NL: Where basic income has been trialled in different local areas and different sectors before now, what we found is that people trade up from low-paid work to better-paid work. They have the time to be carers, to be active citizens, to train, to retrain, to learn, to go back to university, and to do a whole range of things.

The underlying assumption of basic income is that people aren't lazy, they don't cheat, they don't want to sit on the sofa and do nothing. They want to live fully and fulfilling lives. The problem with our welfare system at the moment is that it believes the worst in people and it humiliates them through means testing in the process. UBI will liberate people, if you believe the best in people not the worst. There will always be a tiny percentage of people who might abuse it, but we shouldn't build the whole system around those people.

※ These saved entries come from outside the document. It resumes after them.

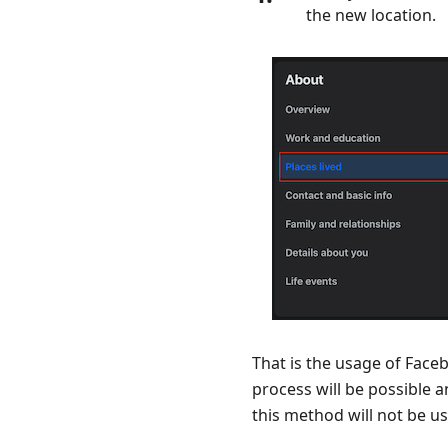
the new location.
That is the usage of Fac
process will be possible a
this method will not be us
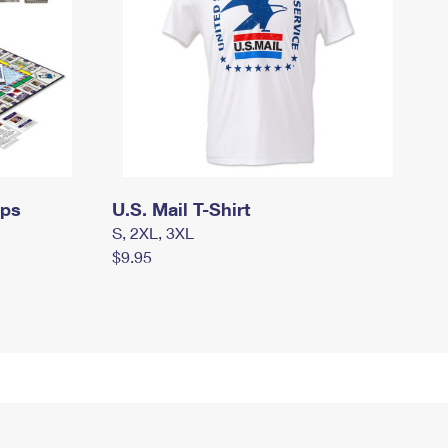
mps
U.S. Mail T-Shirt
S, 2XL, 3XL
$9.95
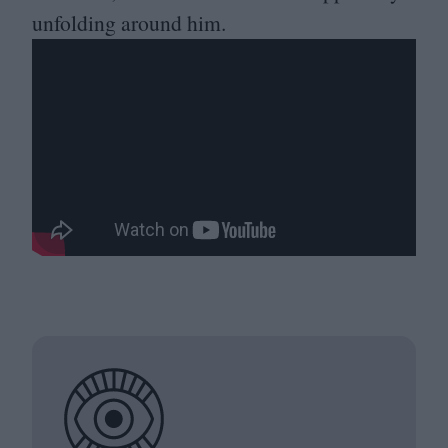
unfolding around him.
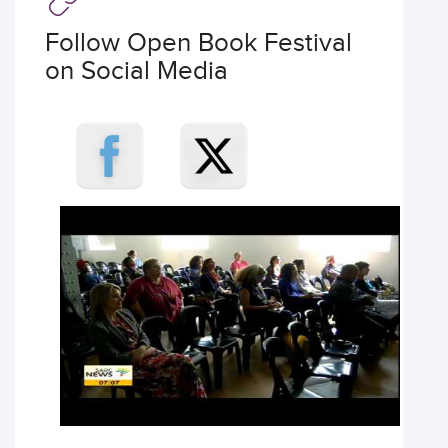
Follow Open Book Festival
on Social Media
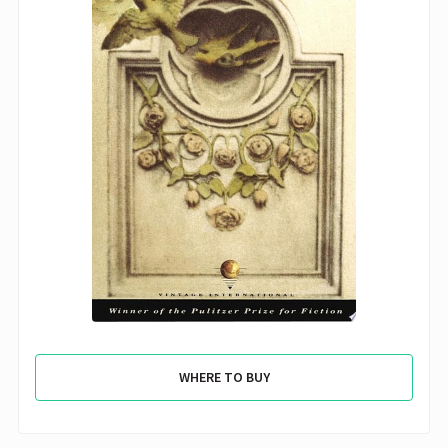
WHERE TO BUY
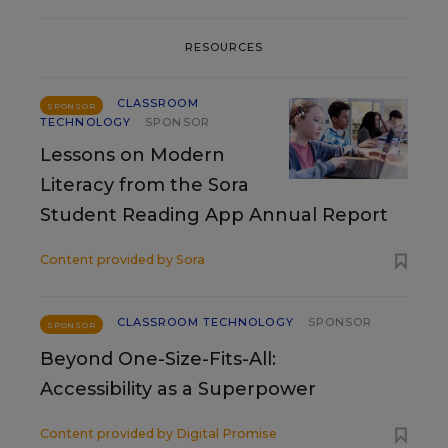
RESOURCES
CLASSROOM
SPONSOR
TECHNOLOGY
SPONSOR
Lessons on Modern
Literacy from the Sora
Student Reading App Annual Report
Content provided by
Sora
CLASSROOM TECHNOLOGY
SPONSOR
SPONSOR
Beyond One-Size-Fits-All:
Accessibility as a Superpower
Content provided by
Digital Promise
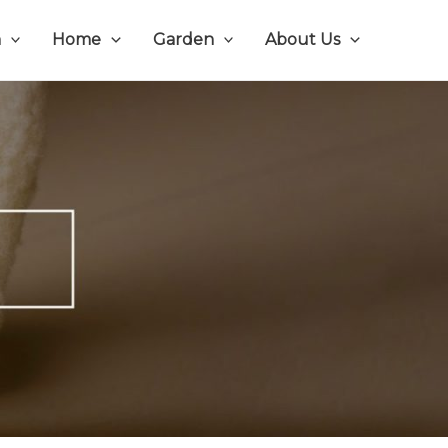
n
Home
Garden
About Us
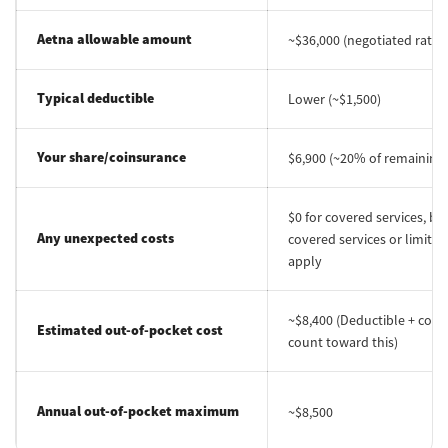
Aetna allowable amount
~$36,000 (negotiated rate)
Typical deductible
Lower (~$1,500)
Your share/coinsurance
$6,900 (~20% of remaining 
$0 for covered services, bu
Any unexpected costs
covered services or limits m
apply
~$8,400 (Deductible + coin
Estimated out-of-pocket cost
count toward this)
Annual out-of-pocket maximum
~$8,500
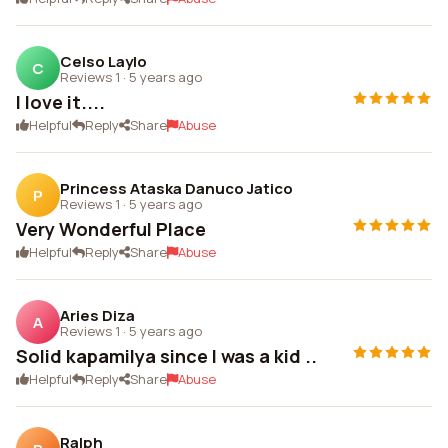
Celso Laylo
C
Reviews 1
·
5 years ago
I love it....
Helpful
Reply
Share
Abuse
Princess Ataska Danuco Jatico
P
Reviews 1
·
5 years ago
Very Wonderful Place
Helpful
Reply
Share
Abuse
Aries Diza
A
Reviews 1
·
5 years ago
Solid kapamilya since I was a kid ..
Helpful
Reply
Share
Abuse
Ralph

BI: How likely do you think it is that this will become Labour party policy?

NL: I don't know. I mean there are moments in your political life when you have to pinch yourself and one of those was when John McDonnell said he was interested in basic income and said he wanted to come and launch the report. I don't think he's endorsing the idea yet. I think he's interested in it. The Shadow Chancellor is saying he's interested in a very radical idea.

Another MP on the platform is from the right of the party: Jonathan Reynolds. So this is an issue which is partly about the policies of it, but it's also about the moment, the time. People are in food banks, people are relying on charity because there isn't the work-around.